The Personal Column: Peace Piece

IssueJune - July 2017
Comment by Jeff Cloves

Throughout a long association with Peace News I’ve known that PN readers are not necessarily pacifists – though I’d hazard most are. Maybe some are internally debating whether they are or not.

I’ve known gay men and women personally and also read their thoughts variously and they commonly assert that they knew as children that they were gay.
In my own life, there’s a parallel. I think age 7 – 8 I knew I was a pacifist and I’ve never had any doubts since.

Pacifism is not a popular cause. This was emphasised only too well by the attacks on Jeremy Corbyn.

Down the years there have been repeated assertions that he is a pacifist. When I lived in the London borough of Islington, JC was my MP, and although I knew of him as a consistent and committed campaigner for British unilateral nuclear disarmament, I never thought of him as a pacifist.

Back in May, the anti-Corbyn press had a field day over Labour’s divisions about retaining Trident nuclear missiles.

Several Tory MPs publicly branded Corbyn a ‘pacifist’ and it became obvious that, in their usage, this was a term of well-merited abuse.

JC then felt driven to publicly deny being a pacifist. What a sad and demeaning episode it was and it set me thinking about the very word peace.

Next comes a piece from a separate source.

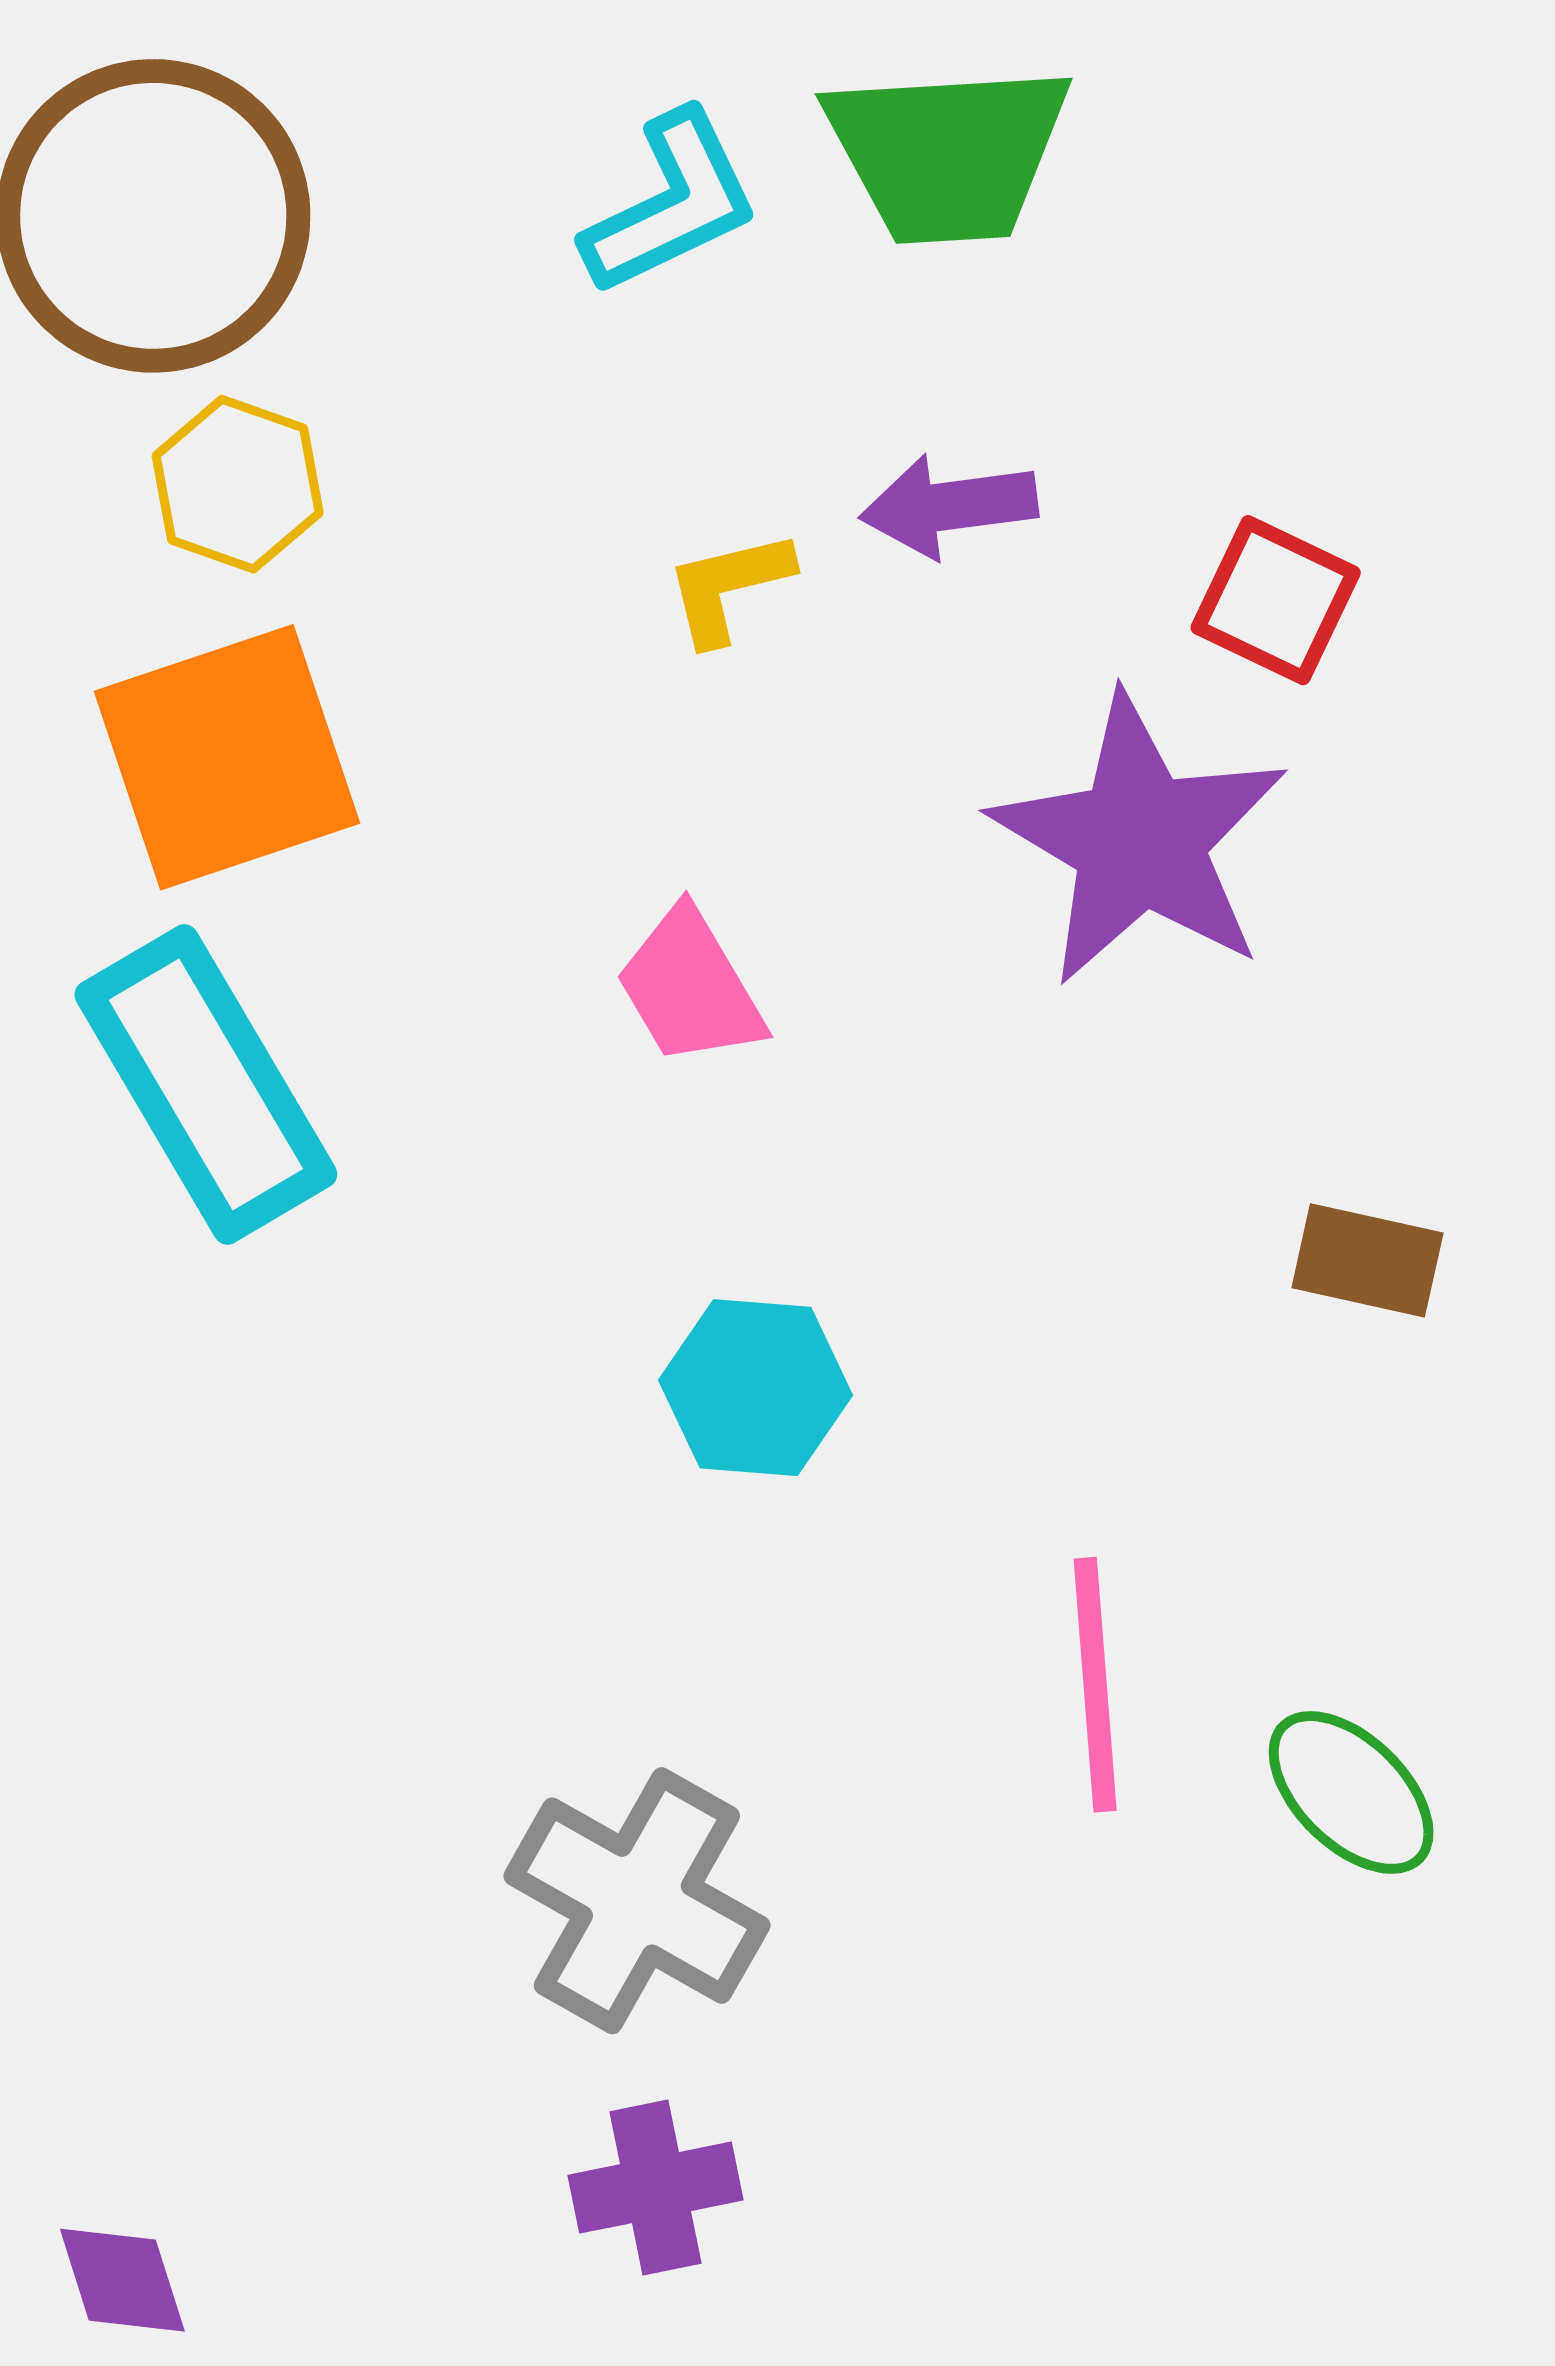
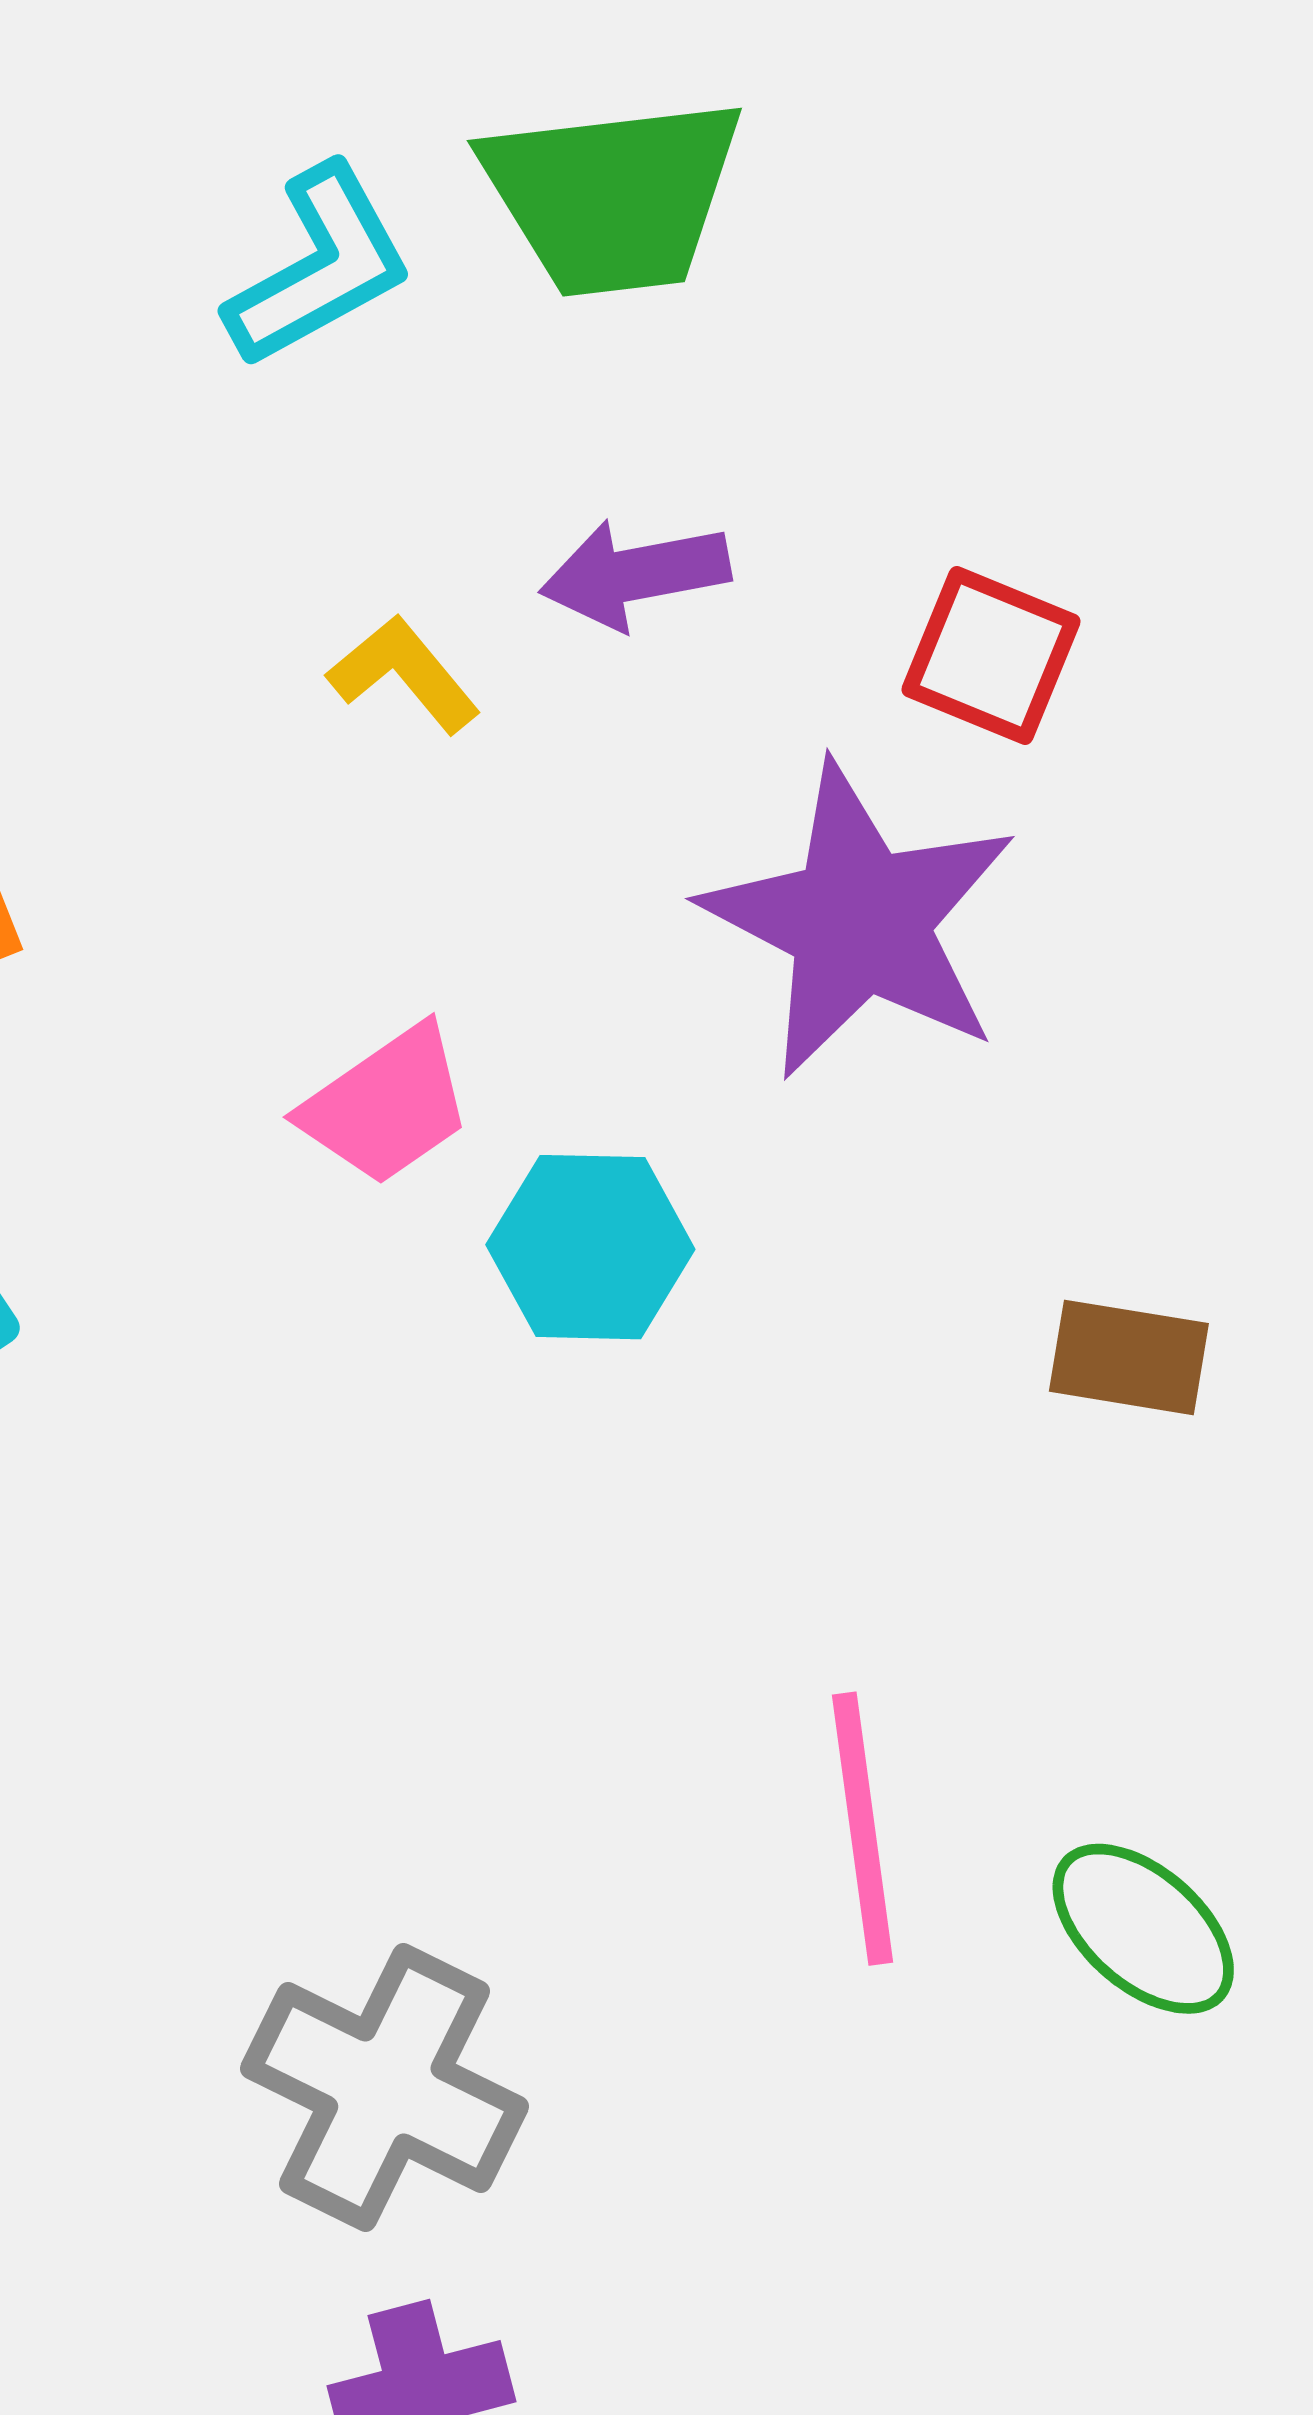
yellow L-shape: (729, 587) -> (404, 674), turned 67
pink trapezoid: (690, 987) -> (387, 1105), turned -91
cyan hexagon: (755, 1388) -> (590, 1247), moved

Since my early teens I’ve been a jazz fan: from Louis Armstrong to Miles Davis, Bessie Smith to Billie Holiday, Jelly Roll Morton to Bill Evans.

Bill Evans, who died when he was only 51 in 1980, was the pianist-composer on Miles Davis’ famous Kinda Blue album.

In 1958 – only a few months before that record – Evans wrote one of his most celebrated and influential piano solos titled ‘Peace piece’. Its title alone was enough to endear it to me but once I heard it, I was completely entranced.

The mood of the piece is tranquil and peaceful and it is balm to my soul.

There’s an excellent music programme on Radio 4 called Soul Music, which examines the influence of particular songs or musical pieces and ‘Peace piece’ would suit that format very well. Perhaps it will one day – or have I already missed it?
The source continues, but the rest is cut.